The average value of RMSF for TLR2, TLR3, and TLR4 were 1.23 Å, 2.71 Å, and 2.45Å, respectively. RMSF showed fewer fluctuations in TLR3 and TLR4 as compared to TLR2 Figure 6G. Moreover the ligand’s RMSF plot indicates less fluctuation in RMSF values of TLR2 as compared to TLR3 and TLR4 bound ligands. Figure 6H shows the radius of gyration of all three complexes.
Immune simulations of final vaccine construct
The output of C-ImmSim server provides the stimulation of different immunological cells including B-cell, helper-T cell (TH), cytotoxic-T cell (TC), natural killer cell (NK), macrophages (MA) and dendritic cell (DC) population. Moreover, the prediction of immunoglobulins, cytokines and interleukin production during immune simulation is also provided.

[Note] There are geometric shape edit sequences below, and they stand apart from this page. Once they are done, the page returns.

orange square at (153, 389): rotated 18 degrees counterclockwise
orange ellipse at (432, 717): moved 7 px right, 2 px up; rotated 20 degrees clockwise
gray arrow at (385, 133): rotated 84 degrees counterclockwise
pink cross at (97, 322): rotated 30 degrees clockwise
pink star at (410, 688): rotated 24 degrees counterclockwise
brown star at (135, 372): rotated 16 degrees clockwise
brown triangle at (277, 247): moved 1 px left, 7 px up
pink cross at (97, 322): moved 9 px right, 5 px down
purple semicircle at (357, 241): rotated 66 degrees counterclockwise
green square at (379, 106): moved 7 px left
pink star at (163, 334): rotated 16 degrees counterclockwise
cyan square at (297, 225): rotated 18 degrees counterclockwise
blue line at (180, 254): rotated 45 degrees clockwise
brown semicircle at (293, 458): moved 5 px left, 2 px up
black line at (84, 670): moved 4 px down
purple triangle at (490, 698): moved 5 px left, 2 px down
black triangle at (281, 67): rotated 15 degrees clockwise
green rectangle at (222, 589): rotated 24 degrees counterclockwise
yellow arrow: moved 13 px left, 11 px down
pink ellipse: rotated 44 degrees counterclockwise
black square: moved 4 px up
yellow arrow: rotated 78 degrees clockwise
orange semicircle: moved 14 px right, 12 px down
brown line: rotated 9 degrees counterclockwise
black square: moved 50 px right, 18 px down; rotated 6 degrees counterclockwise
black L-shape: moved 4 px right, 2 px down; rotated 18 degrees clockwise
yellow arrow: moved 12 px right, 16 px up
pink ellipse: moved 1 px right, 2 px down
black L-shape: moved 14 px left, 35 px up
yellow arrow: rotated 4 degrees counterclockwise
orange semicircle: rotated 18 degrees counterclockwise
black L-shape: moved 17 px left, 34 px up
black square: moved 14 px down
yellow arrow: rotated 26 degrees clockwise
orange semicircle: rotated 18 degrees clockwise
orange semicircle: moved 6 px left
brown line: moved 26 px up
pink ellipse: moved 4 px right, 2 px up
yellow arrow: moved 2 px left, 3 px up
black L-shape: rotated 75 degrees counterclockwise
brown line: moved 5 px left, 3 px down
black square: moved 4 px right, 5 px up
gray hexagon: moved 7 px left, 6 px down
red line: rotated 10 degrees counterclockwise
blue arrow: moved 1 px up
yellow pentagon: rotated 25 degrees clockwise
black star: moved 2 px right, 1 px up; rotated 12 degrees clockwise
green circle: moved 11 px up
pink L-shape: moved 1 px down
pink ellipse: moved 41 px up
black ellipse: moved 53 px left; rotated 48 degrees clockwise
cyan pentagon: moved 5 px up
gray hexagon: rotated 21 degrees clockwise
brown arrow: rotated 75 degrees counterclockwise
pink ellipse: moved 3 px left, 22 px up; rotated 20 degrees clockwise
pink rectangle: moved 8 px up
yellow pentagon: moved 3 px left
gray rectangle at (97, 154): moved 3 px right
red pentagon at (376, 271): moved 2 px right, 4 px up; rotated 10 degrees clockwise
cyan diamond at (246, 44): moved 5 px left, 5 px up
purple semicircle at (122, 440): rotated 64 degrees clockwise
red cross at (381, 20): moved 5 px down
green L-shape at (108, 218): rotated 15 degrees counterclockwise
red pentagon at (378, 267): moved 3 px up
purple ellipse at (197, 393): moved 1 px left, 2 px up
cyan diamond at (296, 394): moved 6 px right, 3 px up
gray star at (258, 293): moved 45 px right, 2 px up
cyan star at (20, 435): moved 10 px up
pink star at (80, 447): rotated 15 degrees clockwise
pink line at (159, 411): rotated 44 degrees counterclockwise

The total B-cell population, memory B-cell and active B-cell population increased following each booster vaccine dose and remained stable with minimal decay over the period of 350 days Figures 7A, 7B. There was a considerable rise in antibody response with every exposure to the vaccine construct with corresponding decrease in the antigen levels. The humoral immune response was characterized by IgG and IgM antibodies and the IgM response was higher as compared to IgG after each vaccination (Figure 7C).The active TH cells and memory TH cells spiked after second and third vaccine doses which remained elevated up to 350 days (Figures 7D, 7E). Similarly the TC cell population per state showed steady increase in active TC population (Figure 7F, 7G). The IFN- γ response was significantly higher after first and second dose and the concentrations of IL-10 and TGF-b also spiked following each vaccination (Figure 7H).Throughout the simulation, there was also a concurrent rise in the activity of macrophages, dendritic and natural killer cells (Figure 7I).